What is required:
Would you transcribe the whole listing exactly and drop its images?

Data to process:
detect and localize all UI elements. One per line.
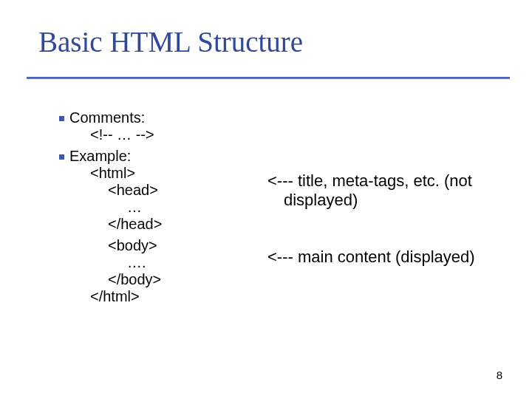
- bullet-label: Comments:: [69, 109, 267, 126]
- code-line: </body>: [69, 271, 267, 288]
- annotation-head: <--- title, meta-tags, etc. (not display…: [267, 171, 504, 211]
- left-column: Comments: <!-- … --> Example: <html> <he…: [69, 109, 267, 310]
- code-line: …: [69, 199, 267, 216]
- code-line: <body>: [69, 237, 267, 254]
- content-columns: Comments: <!-- … --> Example: <html> <he…: [69, 109, 510, 310]
- square-bullet-icon: [59, 154, 64, 160]
- bullet-example: Example: <html> <head> … </head> <body> …: [69, 148, 267, 305]
- code-line: <head>: [69, 182, 267, 199]
- code-line: </head>: [69, 216, 267, 233]
- title-underline: [27, 77, 510, 79]
- right-column: <--- title, meta-tags, etc. (not display…: [267, 109, 504, 310]
- bullet-label: Example:: [69, 148, 267, 165]
- bullet-comments: Comments: <!-- … -->: [69, 109, 267, 143]
- code-line: <html>: [69, 165, 267, 182]
- page-number: 8: [497, 369, 502, 381]
- annotation-body: <--- main content (displayed): [267, 248, 504, 267]
- code-line: </html>: [69, 288, 267, 305]
- code-line: ….: [69, 254, 267, 271]
- comment-syntax: <!-- … -->: [69, 126, 267, 143]
- slide-title: Basic HTML Structure: [38, 25, 303, 58]
- square-bullet-icon: [59, 116, 64, 121]
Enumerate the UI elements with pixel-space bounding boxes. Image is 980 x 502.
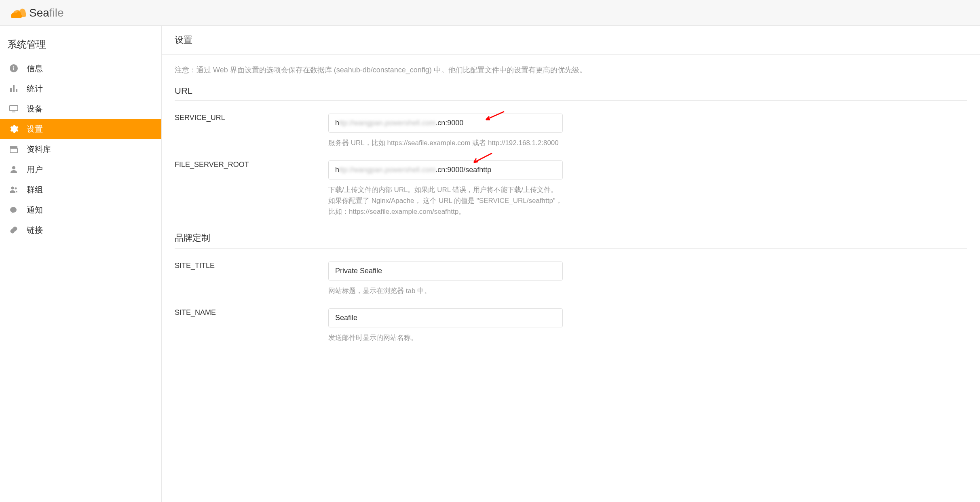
sidebar-item-user[interactable]: 用户 (0, 159, 161, 179)
svg-rect-8 (10, 149, 17, 153)
sidebar-item-label: 统计 (27, 83, 43, 94)
sidebar-item-label: 群组 (27, 184, 43, 195)
sidebar-item-stats[interactable]: 统计 (0, 78, 161, 99)
svg-rect-7 (10, 146, 17, 148)
svg-point-11 (15, 188, 17, 190)
file-server-root-input[interactable] (328, 160, 563, 179)
logo-text: Seafile (29, 6, 64, 19)
section-title-url: URL (175, 86, 967, 101)
setting-row-site-title: SITE_TITLE 网站标题，显示在浏览器 tab 中。 (175, 252, 967, 299)
sidebar-item-label: 资料库 (27, 144, 51, 155)
sidebar-item-label: 设备 (27, 103, 43, 114)
main-content: 设置 注意：通过 Web 界面设置的选项会保存在数据库 (seahub-db/c… (162, 26, 980, 502)
sidebar-item-label: 用户 (27, 164, 43, 175)
sidebar-item-settings[interactable]: 设置 (0, 119, 161, 139)
device-icon (8, 103, 19, 114)
setting-label: FILE_SERVER_ROOT (175, 160, 312, 217)
setting-label: SERVICE_URL (175, 114, 312, 148)
info-icon: i (8, 63, 19, 74)
setting-help: 服务器 URL，比如 https://seafile.example.com 或… (328, 137, 563, 148)
page-title: 设置 (162, 26, 980, 55)
site-name-input[interactable] (328, 308, 563, 327)
section-title-branding: 品牌定制 (175, 232, 967, 249)
svg-rect-3 (13, 85, 15, 92)
sidebar-item-label: 设置 (27, 124, 43, 135)
sidebar-item-label: 信息 (27, 63, 43, 74)
user-icon (8, 164, 19, 175)
sidebar-title: 系统管理 (0, 32, 161, 58)
svg-point-9 (12, 166, 15, 169)
sidebar: 系统管理 i 信息 统计 设备 设置 (0, 26, 162, 502)
setting-row-file-server-root: FILE_SERVER_ROOT http://wangpan.powershe… (175, 151, 967, 220)
logo[interactable]: Seafile (10, 5, 64, 21)
sidebar-item-link[interactable]: 链接 (0, 220, 161, 240)
svg-rect-4 (16, 89, 17, 92)
service-url-input[interactable] (328, 114, 563, 133)
library-icon (8, 143, 19, 155)
sidebar-item-label: 通知 (27, 205, 43, 215)
setting-row-service-url: SERVICE_URL http://wangpan.powershell.co… (175, 104, 967, 151)
seafile-logo-icon (10, 5, 26, 21)
header: Seafile (0, 0, 980, 26)
setting-help: 网站标题，显示在浏览器 tab 中。 (328, 285, 563, 296)
site-title-input[interactable] (328, 262, 563, 281)
notification-icon (8, 204, 19, 215)
group-icon (8, 184, 19, 195)
svg-point-12 (10, 207, 17, 213)
setting-help: 发送邮件时显示的网站名称。 (328, 332, 563, 343)
sidebar-item-label: 链接 (27, 225, 43, 236)
settings-notice: 注意：通过 Web 界面设置的选项会保存在数据库 (seahub-db/cons… (175, 64, 967, 76)
svg-rect-2 (10, 88, 12, 92)
stats-icon (8, 83, 19, 94)
setting-row-site-name: SITE_NAME 发送邮件时显示的网站名称。 (175, 299, 967, 346)
svg-text:i: i (13, 65, 15, 72)
gear-icon (8, 123, 19, 135)
setting-help: 下载/上传文件的内部 URL。如果此 URL 错误，用户将不能下载/上传文件。如… (328, 184, 563, 217)
sidebar-item-info[interactable]: i 信息 (0, 58, 161, 78)
sidebar-item-device[interactable]: 设备 (0, 99, 161, 119)
setting-label: SITE_NAME (175, 308, 312, 343)
sidebar-item-library[interactable]: 资料库 (0, 139, 161, 159)
svg-rect-6 (12, 112, 15, 112)
sidebar-item-notification[interactable]: 通知 (0, 200, 161, 220)
svg-rect-5 (10, 105, 18, 111)
sidebar-item-group[interactable]: 群组 (0, 179, 161, 200)
setting-label: SITE_TITLE (175, 262, 312, 296)
link-icon (8, 224, 19, 236)
svg-point-10 (11, 187, 14, 190)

Result of this exercise:
detect and localize all UI elements. One per line.
- bullet-label: Comments:: [69, 109, 267, 126]
- code-line: </body>: [69, 271, 267, 288]
- annotation-head: <--- title, meta-tags, etc. (not display…: [267, 171, 504, 211]
- left-column: Comments: <!-- … --> Example: <html> <he…: [69, 109, 267, 310]
- code-line: …: [69, 199, 267, 216]
- code-line: <body>: [69, 237, 267, 254]
- content-columns: Comments: <!-- … --> Example: <html> <he…: [69, 109, 510, 310]
- square-bullet-icon: [59, 154, 64, 160]
- bullet-example: Example: <html> <head> … </head> <body> …: [69, 148, 267, 305]
- code-line: <head>: [69, 182, 267, 199]
- code-line: </head>: [69, 216, 267, 233]
- title-underline: [27, 77, 510, 79]
- right-column: <--- title, meta-tags, etc. (not display…: [267, 109, 504, 310]
- bullet-label: Example:: [69, 148, 267, 165]
- bullet-comments: Comments: <!-- … -->: [69, 109, 267, 143]
- code-line: <html>: [69, 165, 267, 182]
- page-number: 8: [497, 369, 502, 381]
- annotation-body: <--- main content (displayed): [267, 248, 504, 267]
- code-line: </html>: [69, 288, 267, 305]
- code-line: ….: [69, 254, 267, 271]
- comment-syntax: <!-- … -->: [69, 126, 267, 143]
- slide-title: Basic HTML Structure: [38, 25, 303, 58]
- square-bullet-icon: [59, 116, 64, 121]
Enumerate the UI elements with pixel-space bounding boxes. Image is 980 x 502.
sidebar-item-user[interactable]: 用户 (0, 159, 161, 179)
svg-rect-8 (10, 149, 17, 153)
sidebar-item-label: 统计 (27, 83, 43, 94)
sidebar-item-label: 群组 (27, 184, 43, 195)
sidebar-item-stats[interactable]: 统计 (0, 78, 161, 99)
svg-rect-7 (10, 146, 17, 148)
svg-point-11 (15, 188, 17, 190)
file-server-root-input[interactable] (328, 160, 563, 179)
logo-text: Seafile (29, 6, 64, 19)
section-title-url: URL (175, 86, 967, 101)
setting-row-site-title: SITE_TITLE 网站标题，显示在浏览器 tab 中。 (175, 252, 967, 299)
sidebar-item-label: 资料库 (27, 144, 51, 155)
sidebar-item-label: 设备 (27, 103, 43, 114)
main-content: 设置 注意：通过 Web 界面设置的选项会保存在数据库 (seahub-db/c… (162, 26, 980, 502)
sidebar-item-label: 用户 (27, 164, 43, 175)
sidebar-item-settings[interactable]: 设置 (0, 119, 161, 139)
device-icon (8, 103, 19, 114)
setting-label: FILE_SERVER_ROOT (175, 160, 312, 217)
setting-label: SERVICE_URL (175, 114, 312, 148)
info-icon: i (8, 63, 19, 74)
setting-help: 服务器 URL，比如 https://seafile.example.com 或… (328, 137, 563, 148)
page-title: 设置 (162, 26, 980, 55)
site-name-input[interactable] (328, 308, 563, 327)
section-title-branding: 品牌定制 (175, 232, 967, 249)
svg-rect-3 (13, 85, 15, 92)
sidebar-item-label: 设置 (27, 124, 43, 135)
sidebar-item-label: 信息 (27, 63, 43, 74)
user-icon (8, 164, 19, 175)
sidebar-title: 系统管理 (0, 32, 161, 58)
svg-point-9 (12, 166, 15, 169)
sidebar: 系统管理 i 信息 统计 设备 设置 (0, 26, 162, 502)
setting-row-file-server-root: FILE_SERVER_ROOT http://wangpan.powershe… (175, 151, 967, 220)
logo[interactable]: Seafile (10, 5, 64, 21)
sidebar-item-link[interactable]: 链接 (0, 220, 161, 240)
svg-rect-4 (16, 89, 17, 92)
service-url-input[interactable] (328, 114, 563, 133)
library-icon (8, 143, 19, 155)
sidebar-item-label: 通知 (27, 205, 43, 215)
setting-row-service-url: SERVICE_URL http://wangpan.powershell.co… (175, 104, 967, 151)
seafile-logo-icon (10, 5, 26, 21)
header: Seafile (0, 0, 980, 26)
setting-help: 网站标题，显示在浏览器 tab 中。 (328, 285, 563, 296)
site-title-input[interactable] (328, 262, 563, 281)
notification-icon (8, 204, 19, 215)
group-icon (8, 184, 19, 195)
svg-point-12 (10, 207, 17, 213)
setting-help: 发送邮件时显示的网站名称。 (328, 332, 563, 343)
sidebar-item-label: 链接 (27, 225, 43, 236)
settings-notice: 注意：通过 Web 界面设置的选项会保存在数据库 (seahub-db/cons… (175, 64, 967, 76)
svg-rect-2 (10, 88, 12, 92)
stats-icon (8, 83, 19, 94)
setting-row-site-name: SITE_NAME 发送邮件时显示的网站名称。 (175, 299, 967, 346)
svg-text:i: i (13, 65, 15, 72)
gear-icon (8, 123, 19, 135)
setting-help: 下载/上传文件的内部 URL。如果此 URL 错误，用户将不能下载/上传文件。如… (328, 184, 563, 217)
sidebar-item-info[interactable]: i 信息 (0, 58, 161, 78)
sidebar-item-device[interactable]: 设备 (0, 99, 161, 119)
setting-label: SITE_NAME (175, 308, 312, 343)
sidebar-item-library[interactable]: 资料库 (0, 139, 161, 159)
svg-rect-6 (12, 112, 15, 112)
sidebar-item-notification[interactable]: 通知 (0, 200, 161, 220)
svg-rect-5 (10, 105, 18, 111)
sidebar-item-group[interactable]: 群组 (0, 179, 161, 200)
setting-label: SITE_TITLE (175, 262, 312, 296)
link-icon (8, 224, 19, 236)
svg-point-10 (11, 187, 14, 190)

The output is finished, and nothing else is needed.